Martin Shkreli, the former CEO of the drug company Turing, achieved his 15 minutes of fame (or infamy) last year through predatory pricing, raising the price of pyrimethamine, an old drug used to treat a parasitic infection in the brains of immune-compromised (usually HIV-infected) people from $13.50 to $750 a pill (Drug prices and corporate greed: there may be limits to our gullibility, September 27, 2015). Shkreli manage to further alienate people by his testimony before Congress, widely described using adjectives such as “smug” and “condescending”. The most recent Pharma CEO to hit the news for price gouging, Heather Bresch of Mylan, seems to be trying to avoid Shkreli’s “doubling down” by making an apology, of sorts.

Could it get worse? Sure, why not? Bresch’s father, Senator (and former Governor) Joe Manchin of West Virginia may or may not have been helpful to Mylan (it is, after all, a West Virginia company), but many politicians have been tied to helping drug companies make lots of money. Bill Moyers covers the role of Billy Tauzin, a former Congressman from Louisiana who chaired the House Energy and Commerce Committee when Congress passed the Medicare drug plan (Medicare Part D) under President G. W. Bush. That legislation prohibited Medicare from using its clout to negotiate lower drug prices. Tauzin left Congress in 2005 and became chief lobbyist for the Pharmaceutical Research and Manufacturers of America (PhRMA), converting his well-paid (by campaign donations) service while in Congress to a MUCH better-paid job lobbying his former colleagues. He is credited with having a major impact on the ACA, passed in 2010, ensuring its Pharma-friendly characteristics. And, to be sure, Tauzin, who left PhRMA after 5 years, was scarcely alone in pushing pharmaceutical industry interests in Congress, or in receiving big donations, as the Moyers piece documents. Congress appears to buy the idea that Pharma needs high prices for doing research and development (despite the fact that they spend many times their R&D budgets on marketing, and much of the basic research is done with government funding at universities) and that other countries’ restrictions on the prices of their drugs require them to charge Americans more. Of course, the real reason that pharmaceutical companies charge so much in the US is that they can get it. Whose interests is Congress working in when it does this? Not the American peoples’…

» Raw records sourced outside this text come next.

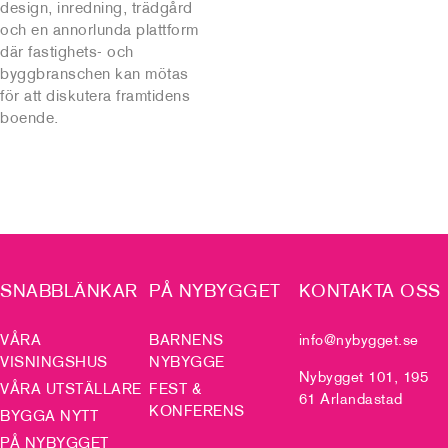
design, inredning, trädgård
och en annorlunda plattform
där fastighets- och
byggbranschen kan mötas
för att diskutera framtidens
boende.
SNABBLÄNKAR
PÅ NYBYGGET
KONTAKTA OSS
VÅRA
BARNENS
info@nybygget.se
VISNINGSHUS
NYBYGGE
Nybygget 101, 195
VÅRA UTSTÄLLARE
FEST &
61 Arlandastad
KONFERENS
BYGGA NYTT
PÅ NYBYGGET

So we have both the greed of pharmaceutical companies and the greed of insurers. As discussed in many recent articles in the popular press, the bottom line is that the health benefit to Americans is at best a side effect of complex plans engineered to make profit. This perverted approach, almost unique to the US, has marginalized, bankrupted, and caused illness and death in many. This system doesn’t work for people. A fairly well-off couple caught in the bind of insurance costs is profiled by AP in its “The Big Story: “Without a subsidy, couple faces higher insurance premiums”. The husband notes the failure of our system to ensure that people’s health is a greater priority than corporate profit: "Ultimately, it's clear that health care is not something that can be efficiently provided by the private sector. The rest of the Western world has figured out that health care is a right and is intrinsically a government, public-sector activity.”

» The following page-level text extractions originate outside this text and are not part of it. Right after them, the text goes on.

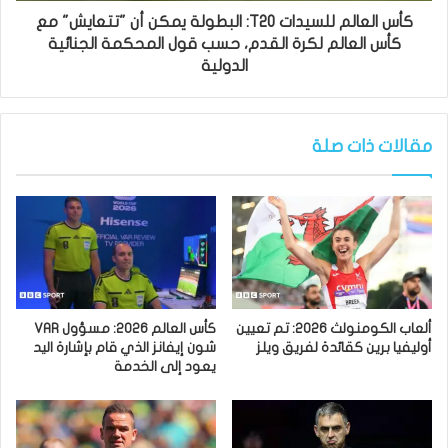
كأس العالم للسيدات T20: البطولة يمكن أن "تتعايش" مع
كأس العالم لكرة القدم، حسب قول المحكمة الجنائية
الدولية
مقالات ذات صلة
ألعاب الكومنولث 2026: تم تعيين
كأس العالم 2026: مسؤول VAR
أوليفيا برين كقائدة لفريق ويلز
شون إيفانز الذي قام بإشارة اليد
يعود إلى الخدمة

Don McCanne, in his Quote of the Day, provided that link on August 22. And then, on August 23, a profound and direct commentary from the editors of the Des Moines Register, “Editorial: Government should not rely on private insurers”:
“Americans’ access to health insurance should not depend on the profit margins, business dealings, or mergers of for-profit companies. Not in Medicare. Not in Medicaid. And not in exchanges created by health reform law. Instead of funneling tax dollars to private companies, government is better equipped to administer insurance. It is not beholden to stockholders. It does not seek to turn a profit. And it will not abandon the responsibility of providing health coverage to Americans.”
Professor Reinhardt and those editors are right. Our souls are certainly in jeopardy. And so are our pocketbooks. And so is our health.